In allen Branchen besteht die Notwendigkeit, Erzeugnisse auf immer mehr Nischenmärkte und auf eine immer stärkere Individualisierung von Zwischenerzeugnissen und Endprodukten hin auszurichten. Die Supply Chain jeder Branche, vom Rohstofflieferanten bis hin zum OEM eines Endprodukts muss dieser globalen Marktentwicklung folgen. Die Geschwindigkeit, also Taktung einer einzelnen Fertigungsstufe allein führt daher zu keiner weiteren Steigerung der Wirtschaftlichkeit mehr. Deshalb ist unter dem konzeptionellen Begriff der „Industrie 4.0“ der Fokus auf jene Schnittstellen gerichtet, die zukünftig für weitere Beschleunigung sorgen kann: die intralogistische Kommunikation aller beteiligten Maschinen und Transportmittel. Dadurch sollen immer mehr Fertigungsvarianten in einen gleichförmigen und kontinuierlichen Produktionsablauf integriert werden können. Die übergeordnete Instanz, die einen Produktionsprozess steuert, bleibt aber immer der jeweilige Nachfrage- bzw. Absatzmarkt. Die moderne Basis einer voll automatisierten Versorgungskette vom Auftrag bis zur Auslieferung setzt gleichbleibend stabile Märkte mit gleichbleibend hoher Nachfrage voraus. Zumindest muss die gemeinsame technologische Basis verschiedener Produktvarianten über möglichst lange Produktzyklen hinweg Bestand haben. Stattdessen haben es auch die großen Schlüsselindustrien mit ganz anderen Herausforderungen zu tun: Der Wechsel vom Brennstoffmotor zum E-Motor stellt nur eines von vielen Beispielen für einen technologischen Paradigmenwechsel dar. Ein solches Maß an Flexibilität wird auch eine noch so effizient gesteuerte Smart Factory nicht bewerkstelligen können. 

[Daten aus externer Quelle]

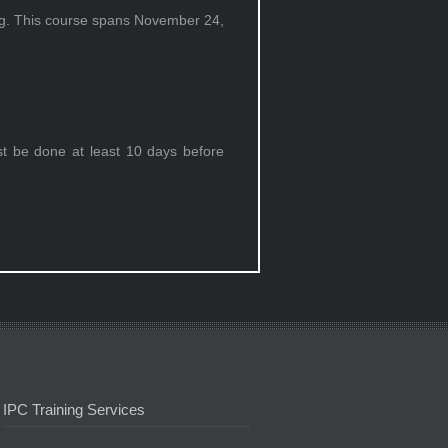
ing. This course spans November 24,
st be done at least 10 days before
IPC Training Services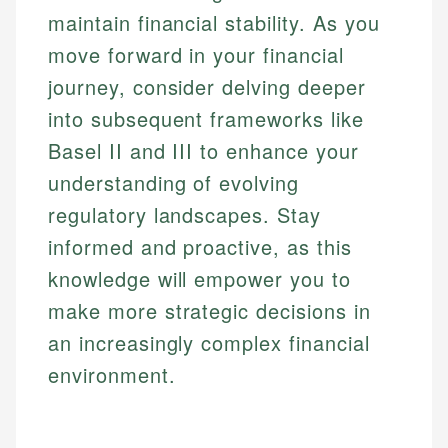
maintain financial stability. As you
move forward in your financial
journey, consider delving deeper
into subsequent frameworks like
Basel II and III to enhance your
understanding of evolving
regulatory landscapes. Stay
informed and proactive, as this
knowledge will empower you to
make more strategic decisions in
an increasingly complex financial
environment.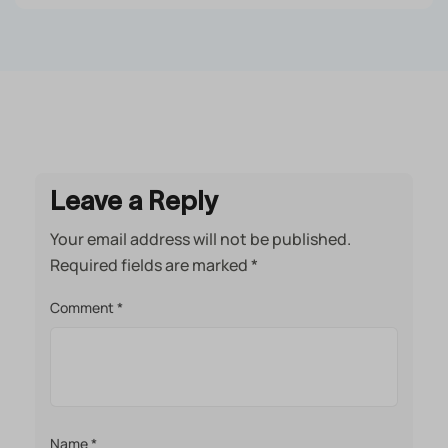
Leave a Reply
Your email address will not be published.
Required fields are marked
*
Comment
*
Name
*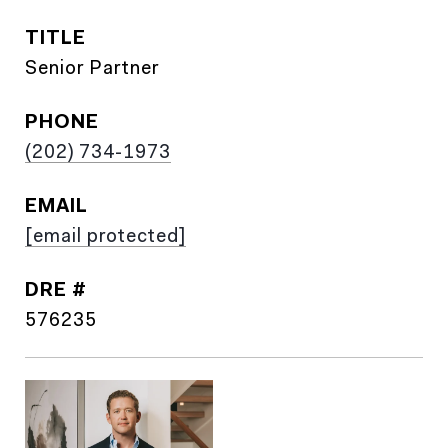
TITLE
Senior Partner
PHONE
(202) 734-1973
EMAIL
[email protected]
DRE #
576235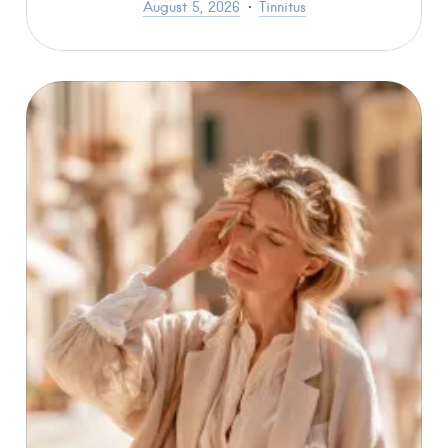
August 5, 2026
Tinnitus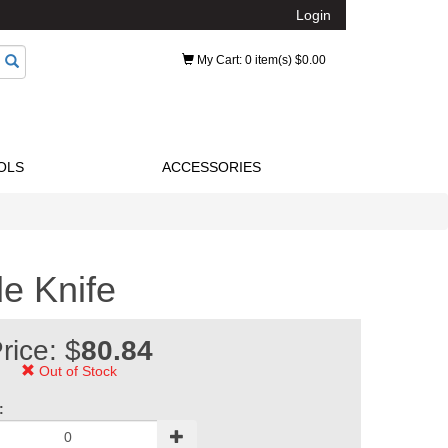
Login
My Cart
: 0 item(s) $0.00
OLS
ACCESSORIES
e Knife
rice: $
80.84
Out of Stock
:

Fazit: Automatisierung passt in viele, aber nicht alle Unternehmensstrategien

Die ersten natürlichen Grenzen der automatisierten Fertigung ergeben sich ganz klassisch durch die einfachen Fragen der Betriebswirtschaft: Kann sich ein höherer Automatisierungsgrad vor dem Hintergrund des Nachfragemarktes amortisieren? Wenn sich die Nachfragemärkte immer weiter zu atomisierten Nischenmärkten entwickeln, bleibt Flexibilität das oberste Gebot. Und in diesem Bereich werden Grenzbereiche der Wirtschaftlichkeit berührt. Wirtschaftlichkeit und Flexibilität bedeuten im Zeitalter immer kürzerer Produktzyklen mehr denn je: Nicht schneller Ware zu produzieren als Ware verkauft werden kann, sondern schneller als der Wettbewerb auf veränderte Nachfragen zu reagieren. Strategische Entscheidungen können aber nach wie vor nur von Menschen, nicht von Robotern getroffen werden.